Search the web
Sign In
New User? Sign Up
search_dev · Independent Search Engine Developers
? Already a member? Sign in to Yahoo!

Yahoo! Groups Tips

Did you know...
Message search is now enhanced, find messages faster. Take it for a spin.

Best of Y! Groups

   Check them out and nominate your group.
Having problems with message search?
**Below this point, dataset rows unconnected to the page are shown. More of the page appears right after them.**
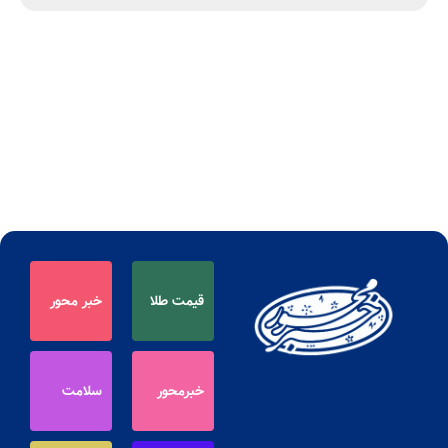
قیمت طلا
خبر محور
خبرمحور
سلامت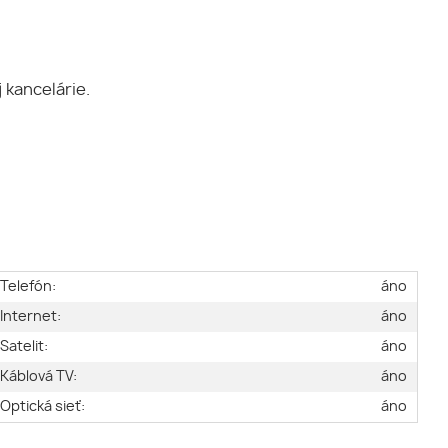
 kancelárie.
Telefón:
áno
Internet:
áno
Satelit:
áno
Káblová TV:
áno
Optická sieť:
áno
Fill out this form to ensure your group is one of the first to be migrated to the new message search system.

Messages

  Messages Help
Advanced
Indexing Portal content   Message List  
Reply | Forward Message #485 of 845 |
Re: [search_dev] Re: Indexing Portal content

Checksums are a solution in some cases, but not in others.
 
The problem is that checksums can be very volatile.  Even a single character change will completely change an md5 checksum.  A good filter could normalize out things like whitespace and punctuation.  But then you might also have different advertisements in the same content downloaded at different times; again you can filter those out.  Then there could be a field that is a "timestamp" or something; this can also be filtered out.  But as you can see finding a "generic" solution is rough.  I've heard that there are also more forgiving checksums, who's amount of change is somehow proportional to the amount of change in the source text.
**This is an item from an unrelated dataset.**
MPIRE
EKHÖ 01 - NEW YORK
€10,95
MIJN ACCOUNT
Then there is the problem of slightly different versions of content.  An engineer would be tempted to say that if the content has changed, it is not a duplicate, and both should be presented.

Other folks have argued that, at least in the public portal search space, perception is more important than subtle changes, and that if the content appears duplicate to the casual user, it should be treated as such and removed.  For example, I believe Ultraseek used to treat content with the same title and summary as a duplicate, even if the full text of the 2 pages were not quite the same.  A further argument being that a user will probably not notice if near dupes are removed, but certainly would notice if near dupes are presented, and uses can't complain about something if they don't know it's missing.  Since average users can't audit the "Internet", they won't know what's been withheld.  Google even gives you a choice, near the end of the results, to see the near duplicate content.

I'm not going to take sides on the subject of near duplicate removal, I think the final decision should be based on the specific project at hand.  The next "Google" might want to remove apparent duplicates, whereas a compliance or eDiscovery search application might choose to keep both copies since they do differ by some (possibly important) amount.

Mark
 
On 1/31/08, Sam Mefford <meffords@...> wrote:
I'm real familiar with IDOL 7.2, but unfortunately that doesn't make me smarter than Garth ;)  All I can say is he's right on the money.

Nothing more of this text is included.